◆ ACTION ITEM: Please state the number of lines in the listing that contain the word "Cách", and nothing else.

◆ GIVEN DATA:

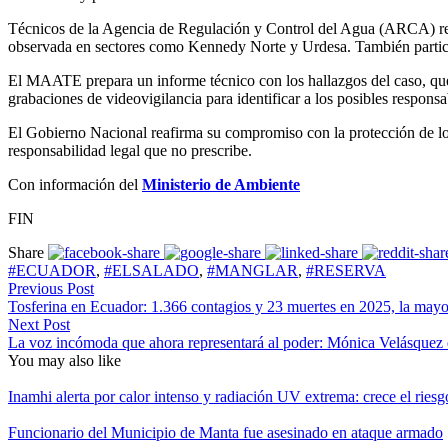
Técnicos de la Agencia de Regulación y Control del Agua (ARCA) real
observada en sectores como Kennedy Norte y Urdesa. También particip
El MAATE prepara un informe técnico con los hallazgos del caso, que 
grabaciones de videovigilancia para identificar a los posibles respons
El Gobierno Nacional reafirma su compromiso con la protección de los
responsabilidad legal que no prescribe.
Con información del
Ministerio de Ambiente
FIN
Share
#ECUADOR
,
#ELSALADO
,
#MANGLAR
,
#RESERVA
Previous Post
Tosferina en Ecuador: 1.366 contagios y 23 muertes en 2025, la mayo
Next Post
La voz incómoda que ahora representará al poder: Mónica Velásquez e
You may also like
Inamhi alerta por calor intenso y radiación UV extrema: crece el ries
Funcionario del Municipio de Manta fue asesinado en ataque armado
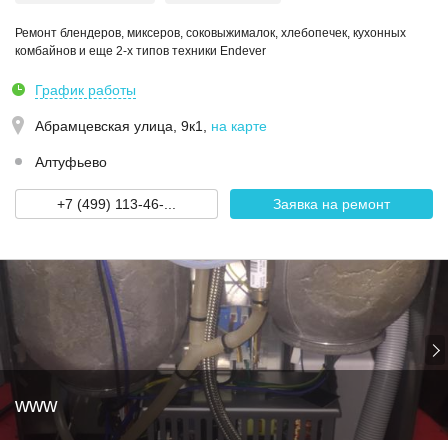
Ремонт блендеров, миксеров, соковыжималок, хлебопечек, кухонных
комбайнов и еще 2-х типов техники Endever
График работы
Абрамцевская улица, 9к1
,
на карте
Алтуфьево
+7 (499) 113-46-...
Заявка на ремонт
www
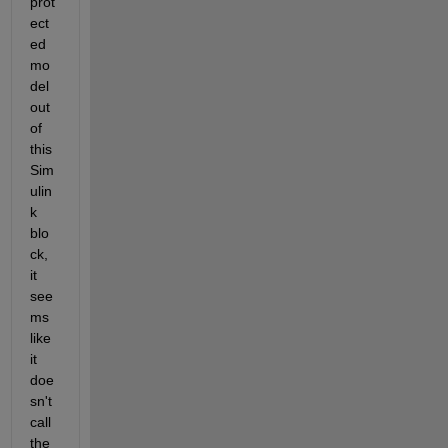
prot
ect
ed 
mo
del 
out 
of 
this 
Sim
ulin
k 
blo
ck, 
it 
see
ms 
like 
it 
doe
sn't 
call 
the 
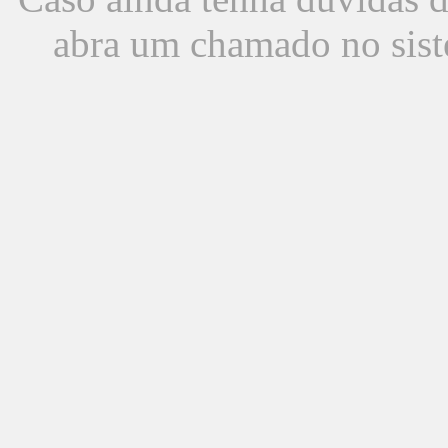
abra um chamado no sist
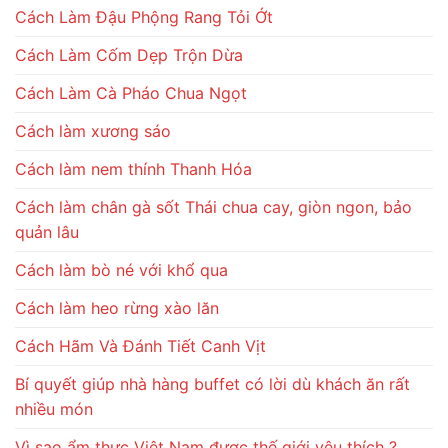
Cách Làm Đậu Phộng Rang Tỏi Ớt
Cách Làm Cốm Dẹp Trộn Dừa
Cách Làm Cà Pháo Chua Ngọt
Cách làm xương sáo
Cách làm nem thính Thanh Hóa
Cách làm chân gà sốt Thái chua cay, giòn ngon, bảo
quản lâu
Cách làm bò né với khổ qua
Cách làm heo rừng xào lăn
Cách Hãm Và Đánh Tiết Canh Vịt
Bí quyết giúp nhà hàng buffet có lời dù khách ăn rất
nhiều món
Vì sao ẩm thực Việt Nam được thế giới yêu thích ?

◆ RESPONSE BELOW: 9